§ **Task directions**:
Below is a listing with pictures in it; transcribe exactly the lines from the one that has "メール (51, 343)" through the one that has "28 (643, 555)", and omit those pictures.

=== Supplied data ===

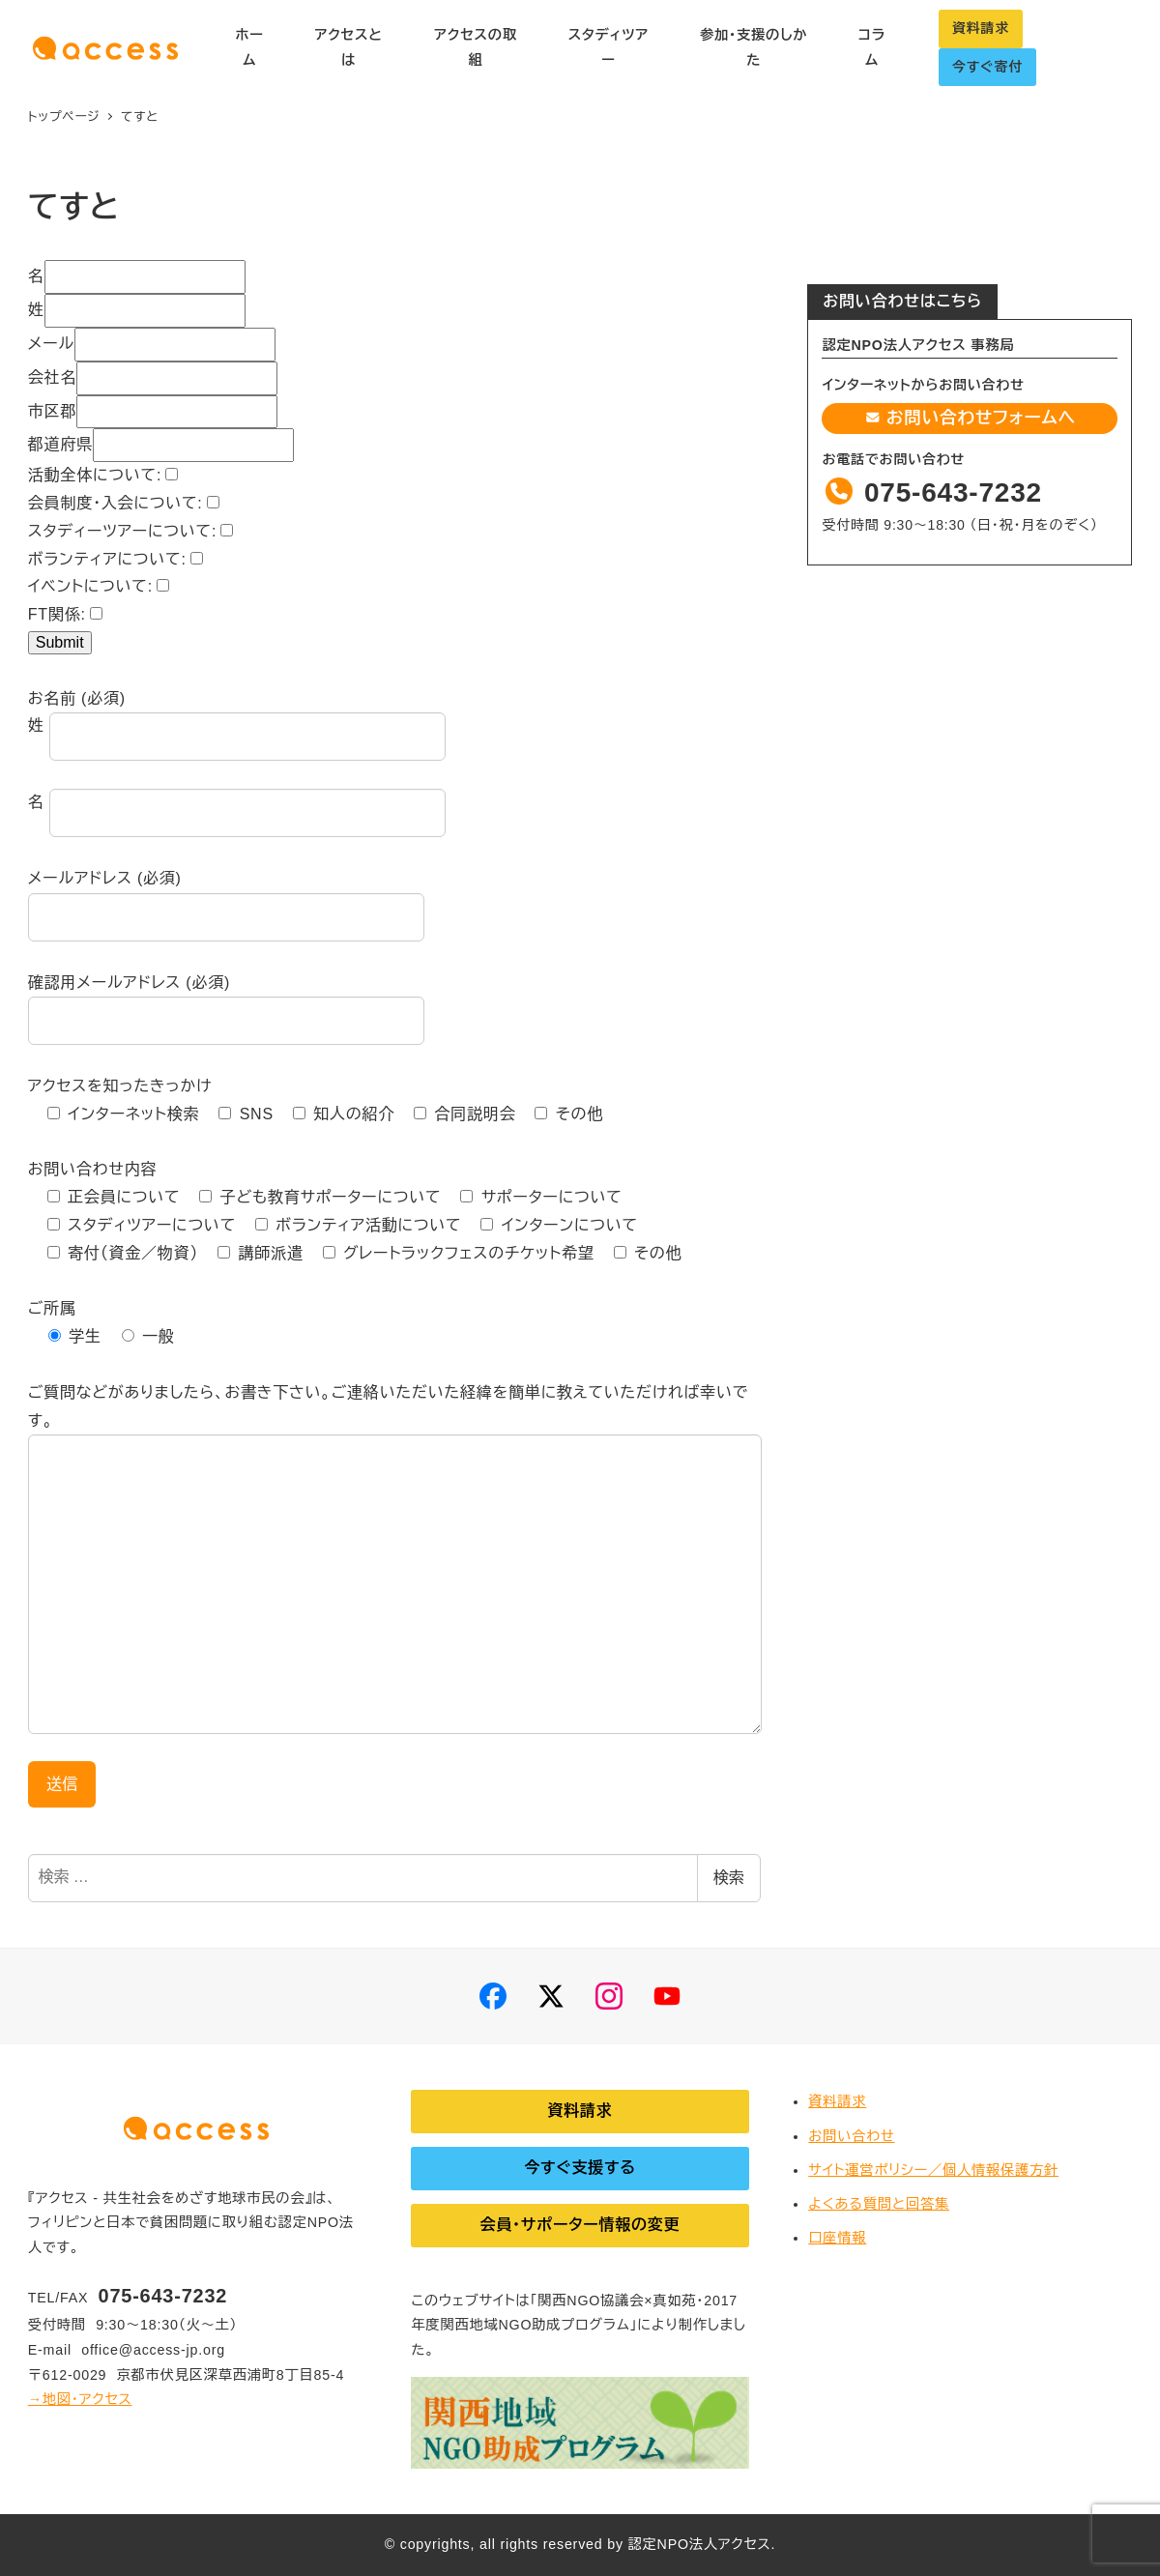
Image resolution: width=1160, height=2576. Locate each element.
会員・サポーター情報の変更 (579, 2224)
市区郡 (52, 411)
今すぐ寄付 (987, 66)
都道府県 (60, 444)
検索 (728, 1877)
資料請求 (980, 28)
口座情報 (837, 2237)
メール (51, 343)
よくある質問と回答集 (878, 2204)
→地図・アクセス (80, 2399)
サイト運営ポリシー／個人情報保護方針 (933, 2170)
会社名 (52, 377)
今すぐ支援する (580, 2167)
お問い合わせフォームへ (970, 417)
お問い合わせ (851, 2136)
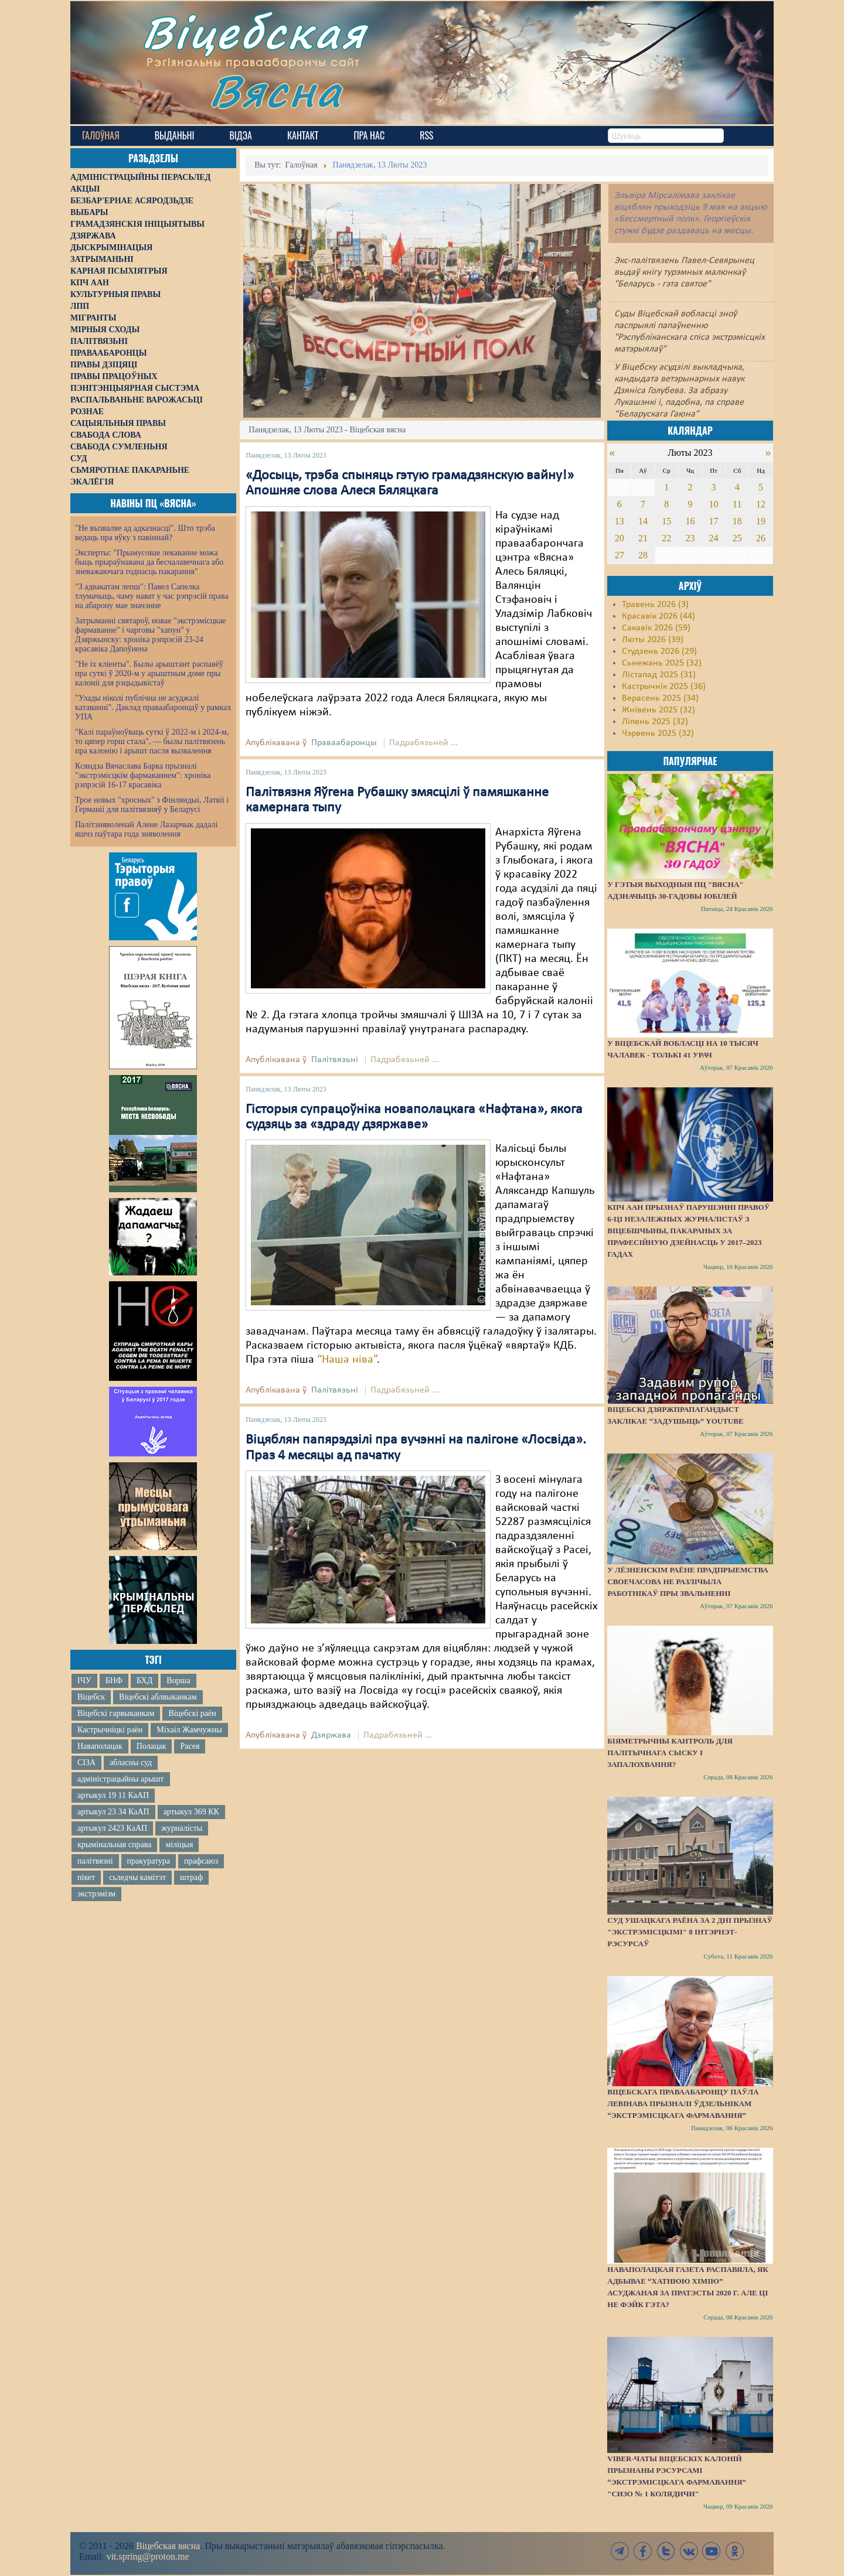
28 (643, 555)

===
=== Supplied data ===

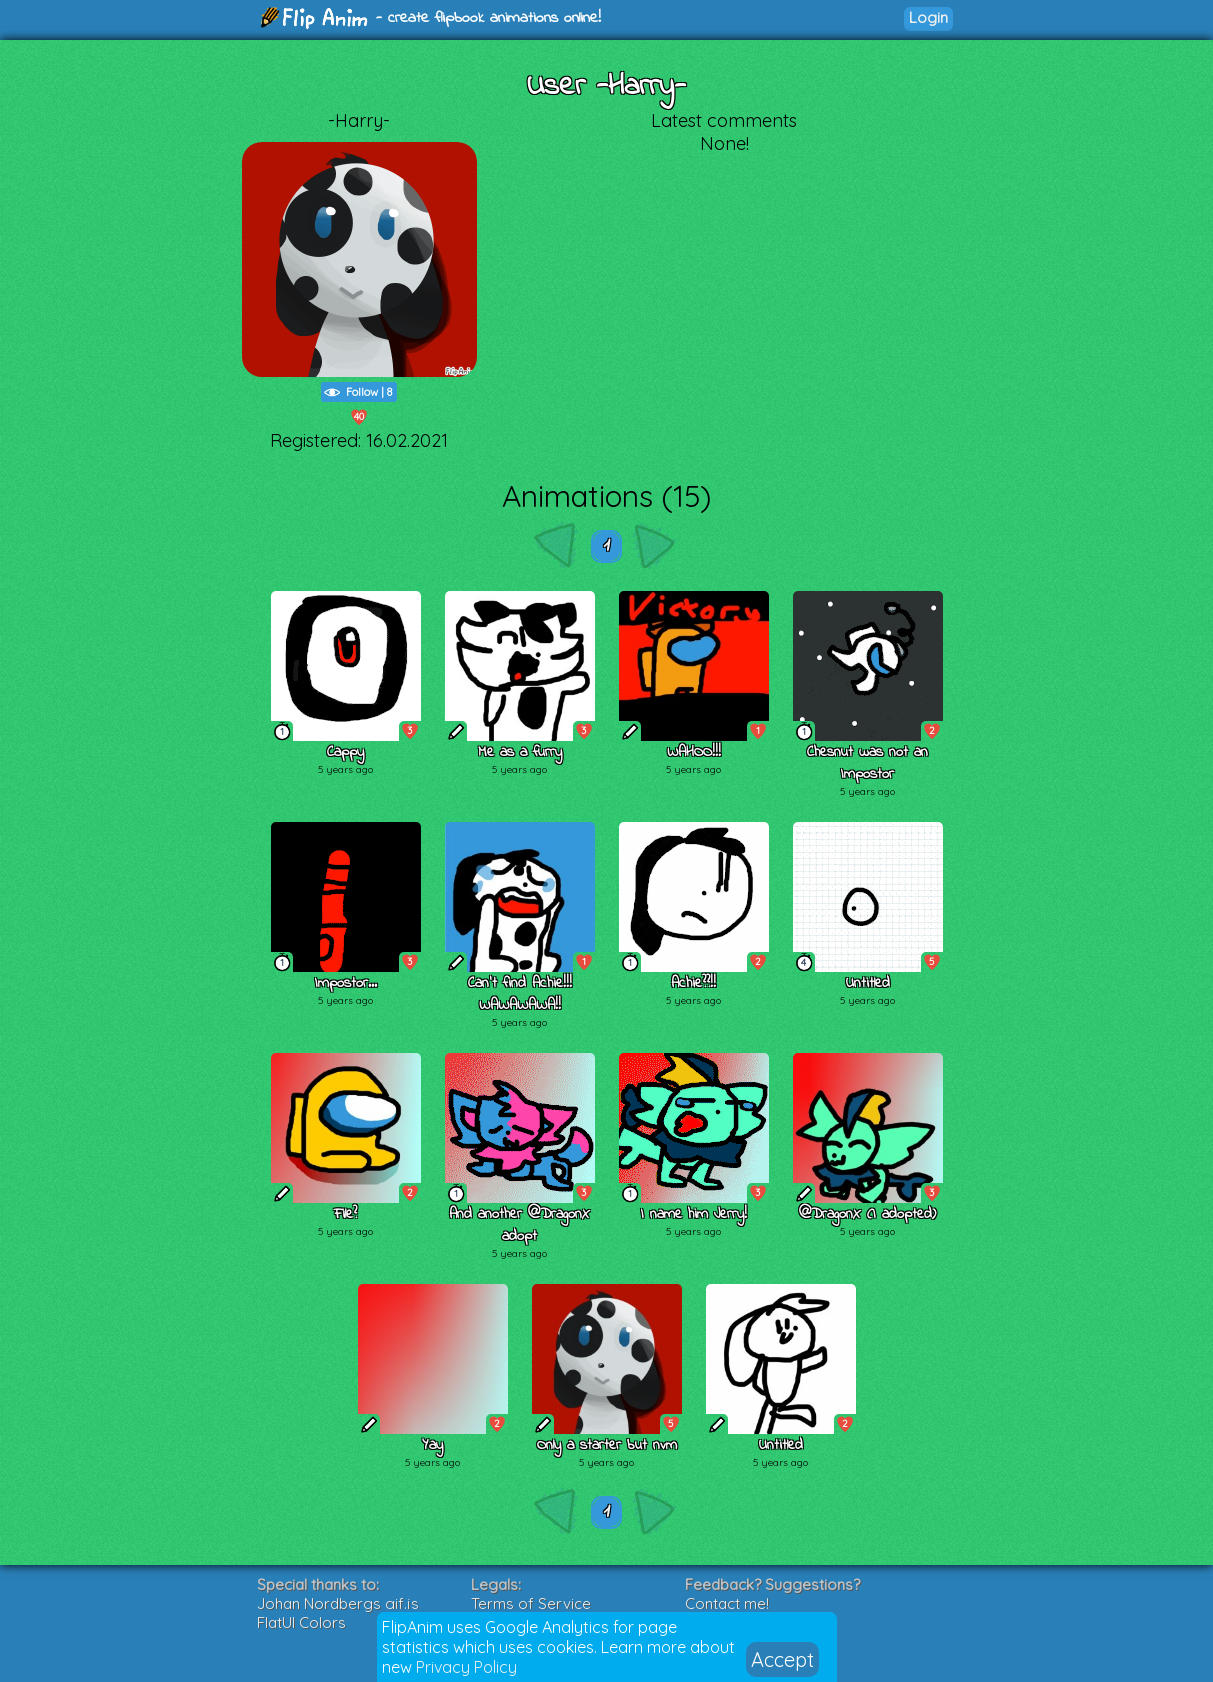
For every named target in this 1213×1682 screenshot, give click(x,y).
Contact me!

===
=== Supplied data ===

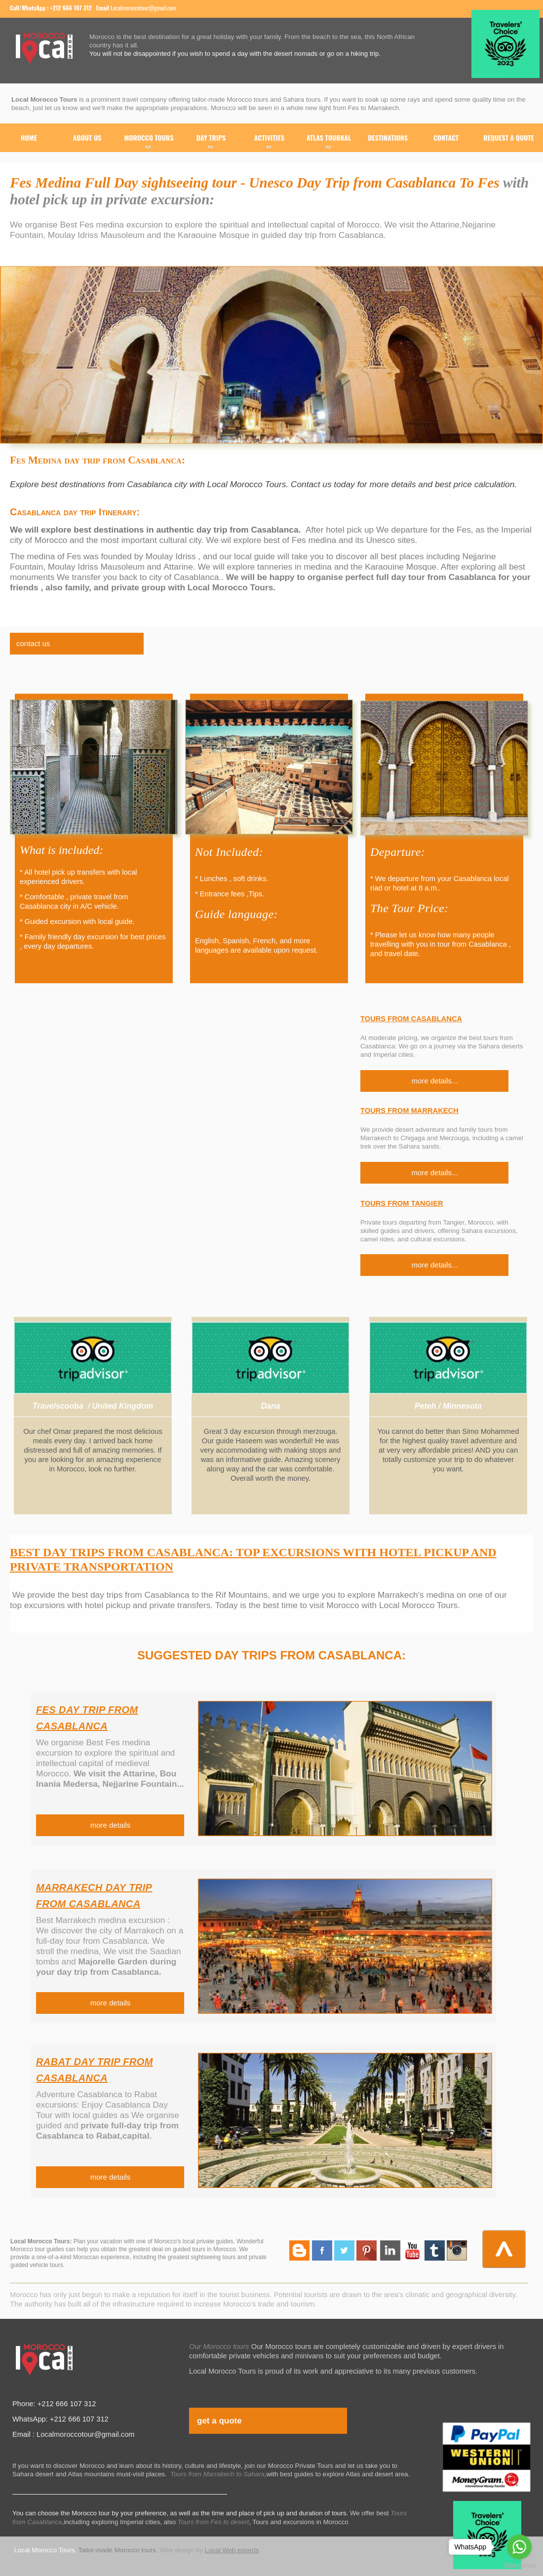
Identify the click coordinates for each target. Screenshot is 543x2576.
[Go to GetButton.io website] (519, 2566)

===

§ **Task answer**:
メール (51, 343)
よくある質問と回答集 (878, 2204)
→地図・アクセス (80, 2399)
サイト運営ポリシー／個人情報保護方針 (933, 2170)
会社名 (52, 377)
今すぐ支援する (580, 2167)
お問い合わせフォームへ (970, 417)
お問い合わせ (851, 2136)
28 (643, 555)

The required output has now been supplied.